Flessibili da morire
Loris Campetti

Era molto flessibile Antonio, un giovane di 36 anni ucciso ieri alla Thyssenkrupp di Torino. Ucciso non da un incidente, non da un infortunio: ucciso dallo sfruttamento selvaggio che fa tirare a mille gli impianti fino a far esplodere le macchine e costringe a un lavoro bestiale gli operai. Al momento in cui quel maledetto tubo che trasportava olio bollente è stato colpito da una scintilla sprigionatasi dal quadro elettrico s'è spezzato, trasformandosi in un lanciafiamme, Antonio e una decina di ragazzi come lui sono stati colpiti. Tutto e tutti hanno preso fuoco, gli estintori non funzionavano, la linea 5 delle ex Ferriere sembrava una città bombardata con il napalm, raccontano i sopravvissuti. Quando si è trasformato in una torcia umana, alle due di notte, Antonio era alla quarta ora di straordinario. Dunque era alla dodicesima ora di lavoro in quell'inferno.

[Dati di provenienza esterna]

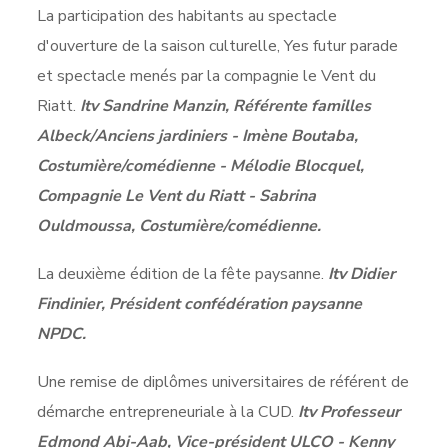
La participation des habitants au spectacle
d'ouverture de la saison culturelle, Yes futur parade
et spectacle menés par la compagnie le Vent du
Riatt.
Itv Sandrine Manzin, Référente familles
Albeck/Anciens jardiniers - Imène Boutaba,
Costumière/comédienne - Mélodie Blocquel,
Compagnie Le Vent du Riatt - Sabrina
Ouldmoussa, Costumière/comédienne.
La deuxième édition de la fête paysanne.
Itv Didier
Findinier, Président confédération paysanne
NPDC.
Une remise de diplômes universitaires de référent de
démarche entrepreneuriale à la CUD.
Itv Professeur
Edmond Abi-Aab, Vice-président ULCO - Kenny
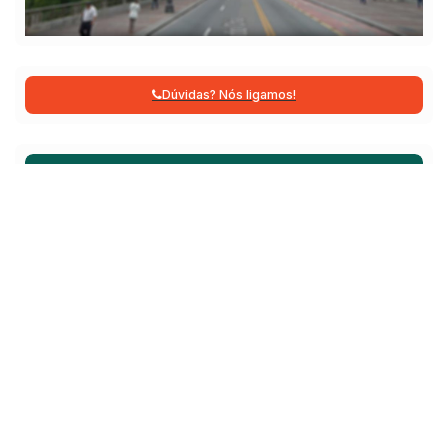
Dúvidas? Nós ligamos!
Atendimento pelo
WhatsApp
Não é o que você queria? Veja estes imóveis
relacionados!
Apartamento
153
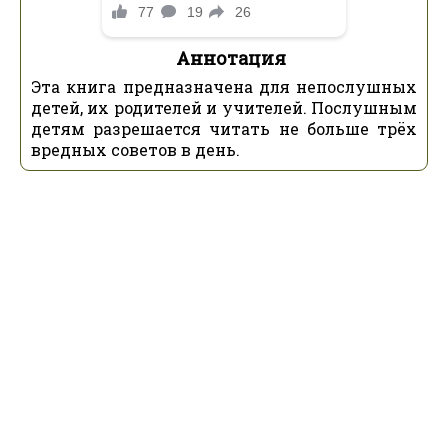
Аннотация
Эта книга предназначена для непослушных
детей, их родителей и учителей. Послушным
детям разрешается читать не больше трёх
вредных советов в день.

Antonio era molto flessibile, come tutti gli altri ragazzi della Thyssenkrupp. Alle 12 ore di lavoro ne aggiungeva ogni giorno due o tre di viaggio da casa, nel Cuneese, alla fabbrica, e ritorno. Non è che gli restasse molto tempo per la sua compagna e i suoi tre bambini, la più grande di 6 anni e il più piccolo di 2 mesi. Antonio era proprio il tipo di operaio di cui ha bisogno un padrone tedesco che decide di chiudere la fabbrica di Torino per portare la produzione in Germania, ma prima di mettere i sigilli agli impianti vuole tirare fino all'ultima goccia di sangue alle macchine e agli uomini, ai ragazzi. Per questo una decina di loro ha preso fuoco, nel 2007, nell'occidente avanzato, sotto il comando di Thyssenkrupp, un nome che se scomposto in due rimanda ad altri fuochi, a un altro secolo, a un'altra guerra.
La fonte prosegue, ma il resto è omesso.